Naja, das ist ja grad der Sinn von Gentoo, daß man alles so bauen kann, wie man's gerne hätte. Der Sinn ist allerdings NICHT, daß du alles in /etc/make.conf reinschreibst, von dem du denkst, daß du's irgendwann mal brauchen könntest. Vielmehr solltest du, wenn die default-USE-Flags nicht deinen Vorstellungen entsprechen, für jedes Paket einen Eintrag in der /etc/portage/package.use machen. In die /etc/make.conf gehören nur grundsätzliche Sachen, die prinzipiell für alle Pakete gelten könnten, wie z. B. alsa, mmx und sowas.

----------

## Tenobok

 *schmidicom wrote:*   

> Ich frage mich schon die längste zeit: Ist eine USE Variable den wirklich nötig?
> 
> Ich denke nicht, andere Linux Dist. haben das ja auch nicht. Zumindest glaube ich dass nicht, aber lasse mich gern eines besseren belehren. 

 

Ob man's braucht oder nicht, darüber kann man natürlich streiten. Ich finde es sehr praktisch, da ich mir dadurch ab und zu das installieren von unnötigen Abhängikeiten ersparen kann, die von Funktionen genutzt werden, die ich ohnehin nicht brauche. 

 *schmidicom wrote:*   

> 
> 
> Wenn ich mir so ansehe was es alles für Optionen gibt wird mir fast schlecht.
> 
> Bis jetzt habe ich Gentoo immer ohne USE aufgesetzt aber falls das eine wichtige Funktion von emerge bremst (also eine auf die man unmöglich verzichten kann) dann bin ich echt froh wenn mir das einer sagt.
> ...

 

Naja, bei manchen Sachen weiss man ja, dass man sie braucht. Ich hab zum Beispiel dvd, dvdr, mp3, vorbis, alsa, gimpprint, win32codecs, xvid und so weiter drin, weil ich die bei fast allen programme brauche, die diese use-flags haben. Useflags die ich für einzelne Programme brauche aber nicht weiss ob ich die noch irgendwoanders brauchen kann schmeiss ich in /etc/package.use für das jeweilige Paket. Da ich vor jedem emerge ohnehin erstmal ein emerge -pv mache ist das eine Sache von Sekunden.

----------

## franzf

Jepp sicher hab ich einiges an USE-Flags gesetzt!

Aber nicht alles macht für jeden Sinn.
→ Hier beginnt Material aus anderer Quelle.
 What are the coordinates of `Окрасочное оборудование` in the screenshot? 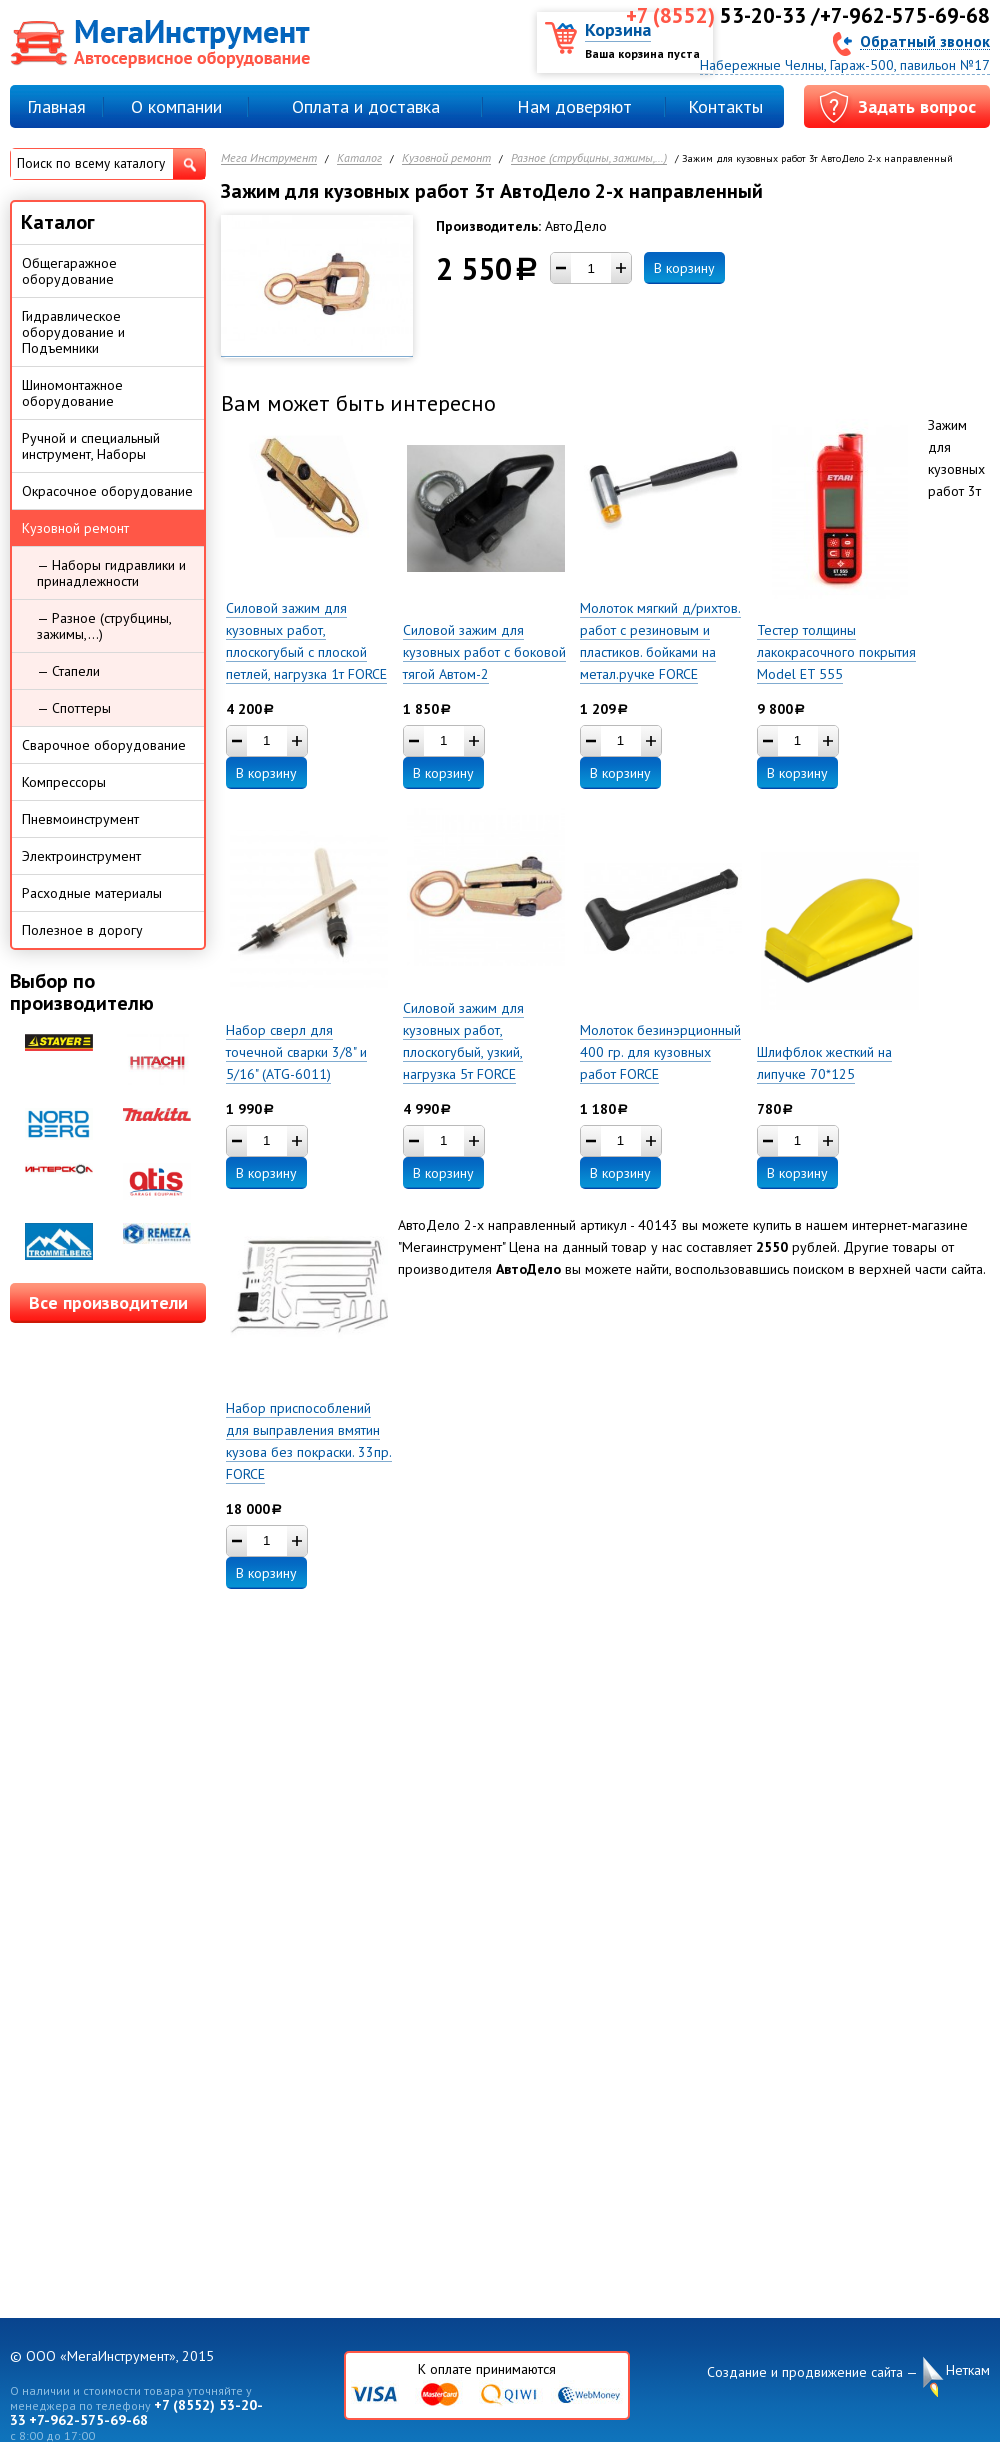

Z.B. die Kde- bzw. Gnome-Unterstützung beim OpenOffice.

Wenn du ne langsamere Maschine hast, und weniger Festplatte kannst du dir dadurch einiges an MB sparen!

Oder Amarok:

Wenn du das nicht mit einer (aufwändige(re)n) MySql-Datenbank sondern nur mit SQLite verwenden willst macht die MySql-Unterstützung für dich wenig Sinn, also USE="-mysql"!

Wenn du ein ClosedSource-Verweigerer bist wirst du mit Sicherheit asf, win32codecs, mp3, mad, usw. deaktivieren.

Ich könnte jetzt noch einiges anderes aufzählen, läuft aber so immer auf das Selbe hinaus.

Die USE-Flags machen es dem Gentoo-Admin/Nutzer sehr leicht das System an seine Bedürfnisse anzupassen.

Im Gegensatz zu SuSE, Mandriva, etc., bei denen die Unterstützung in den Binaries unveränderbar einkompiliert ist und der Benutzer nehmen muss was er bekommt.

Das ist eben auch ein Grund warum Binaries für den versierten Gentoo-Nutzer wenig Sinn machen:

Man müsste irrwitzig viele Binaries erstellen, um alle Möglichkeiten von USE-Flag-Kombinationen zu erreichen. Und das ist ein nicht zu bewerkstelligender (zumindest für eine solche OpenSource-Gemeinde) Aufwand.

Also immer schön die USE-Flags abfragen (mit emerge -pv Programmname) bevor du installierst, um dann die Bedeutung des USE-Flags mit euse -i USE_FLAG zu erfahren  :Wink: 

Grüße

Franz

----------

## schmidicom

Ok USE macht sinn wenn man weis damit umzugehen. Bei euch scheint das ja inzwischen kein prob mehr zu sein.  :Smile: 

Ich werde mich wohl mal etwas damit beschäftigen bevor ich mein Spiele-Windows durch ein Spiele-Linux ersetze.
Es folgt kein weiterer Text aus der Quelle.